Siempre, a través de los siglos, en todo lo que «alcanza la mirada o refiere la leyenda» (como en los cuentos de Lord Dunsany), el pacato había solido vivir en condiciones de inferioridad, necesitado de excusa y ruborizado bajo una permanente acusación de poca hombría. Apenas si las consideraciones morales y religiosas le podían dar justificación para su modo de ser, pues, una de dos, o no comulgaban los demás suficientemente en ellas, o, en el raro caso de estar ante quien las viviera con toda plenitud, éste sabría distinguir la rectitud de la pacateria.

Pero he aquí que en el actual momento de la vida española, y sobre todo entre la juventud, estamos asistiendo a la hegemonía del pacato. El pacato no tiene ahora que excusarse, sino, al contrario, es el que pide cuentas a los demás: su actitud se erige como justa, sabia, viril y cristiana. Los otros, tanto el bohemio como el místico, son hoy los que deben justificar y buscar avales para su conducta ante ellos. Quizá esto se produzca por la sorda inminencia de una catástrofe mundial, que invita a la general pusilanimidad humana a imitar al avestruz, y vivir sólo para mañana; no para hoy –y para la eternidad–, al modo evangélico, ni tampoco para pasado mañana, al modo de los grandes «bussinesmen». El joven recién licenciado busca el sueldecito seguro y «quedarse en Madrid», desdeñando cualquier posible horizonte de aventura que quizá, en diez años, le pondría en el pináculo de la riqueza, el poder o la gloria; el «estraperlista», figura sintomática por excelencia, pues su ausencia de principios le hace ser veleta de lo que sople, se enriquece pacatamente, sin riesgo mayor a costa de ganancia menor, formando un caudal de cuya vigencia dentro de quince años él es el primero en desconfiar, y gastándolo con prisa en algo que quede, pero sin lanzarse jamás, con audacia creadora, a la gran aventura que le podría hacer un auténtico magnate, de rango señero, de los que tienen una gran naviera o una arrendataria nacional en cada dedo.

Lo peor es que el pacatismo florezca entre la juventud, y como presunto arquetipo de catolicidad.

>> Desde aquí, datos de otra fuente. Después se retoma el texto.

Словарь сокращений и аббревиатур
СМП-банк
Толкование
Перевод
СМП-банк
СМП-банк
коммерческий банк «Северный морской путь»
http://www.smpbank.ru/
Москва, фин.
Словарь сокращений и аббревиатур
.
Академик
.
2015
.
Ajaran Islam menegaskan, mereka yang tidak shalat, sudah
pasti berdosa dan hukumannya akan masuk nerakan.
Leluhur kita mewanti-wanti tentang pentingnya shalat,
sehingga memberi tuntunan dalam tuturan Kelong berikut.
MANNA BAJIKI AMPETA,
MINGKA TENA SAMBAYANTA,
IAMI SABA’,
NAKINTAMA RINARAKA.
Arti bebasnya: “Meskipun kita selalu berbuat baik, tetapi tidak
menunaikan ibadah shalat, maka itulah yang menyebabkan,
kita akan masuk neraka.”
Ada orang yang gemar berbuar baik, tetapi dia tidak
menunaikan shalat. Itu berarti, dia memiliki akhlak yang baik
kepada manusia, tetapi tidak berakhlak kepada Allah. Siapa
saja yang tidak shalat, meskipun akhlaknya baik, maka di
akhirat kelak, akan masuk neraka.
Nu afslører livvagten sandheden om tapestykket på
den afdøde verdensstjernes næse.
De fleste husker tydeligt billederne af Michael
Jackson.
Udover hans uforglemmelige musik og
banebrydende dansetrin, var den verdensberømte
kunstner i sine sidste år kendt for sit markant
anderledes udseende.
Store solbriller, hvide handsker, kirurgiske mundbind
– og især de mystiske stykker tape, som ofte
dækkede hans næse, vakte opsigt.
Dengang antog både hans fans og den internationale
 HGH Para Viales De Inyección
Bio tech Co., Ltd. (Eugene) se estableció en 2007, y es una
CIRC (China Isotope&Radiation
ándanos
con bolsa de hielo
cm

Se ve al pacato por las aulas, no temeroso del tábano de la rechifla, como antaño, sino erigido en dictador colectivo: lleva una insignia piadosa en la solapa, estudia muchos los libros que manda el profesor, pero raramente otros; tiene sus apuntes en orden; políticamente, os abrumará a afiliaciones, si es necesario, pero no se preocupa de esas cosas, no vaya a parecer que critica a los que gobiernan –nada ha hecho, nada puede exigir–: suelta incluso algún taco bien elegido, para quitar a los energúmenos sus propias armas, y distintivos; concurre a bailar a sus guateques pacatos, donde el cap sabe todavía a brebaje de confianza doméstica; tiene novia que le hace novenas en las oposiciones; tendrá en seguida eso que se llama un porvenir: en su casa está bien mirado... En fin, que nadie diría que los titulares de los periódicos cuenten todas las mañanas ciertas cosas del mundo.

II

Arquitectura y acústica

... Esta iglesia de suburbio, a primera vista y para lo que hoy se suele hacer, parece haber resuelto el problema de la arquitectura sacra. La receta ha sido muy sencilla: Se toma el estilo «Regiones Devastadas», se multiplican sus dimensiones por dos o por tres, o por lo que sea, se le pone una cruz, y cátate la iglesia. No obstante, en seguida asoma la oreja de la falsedad íntima. Porque bien está, en un momento histórico incapaz de arquitectura, descender a lo subhistórico, a lo popular –y esto es lo que, sabia y humildemente, han hecho en lo posible los arquitectos de Regiones Devastadas–; pero lo popular, por sí sólo no da, en el terreno sacro, más allá de una ermita, difícilmente una iglesia grande, y ni soñar una catedral. (Para estos pueblos reconstruidos suelen buscarse ávidamente los planos de la iglesia antigua.)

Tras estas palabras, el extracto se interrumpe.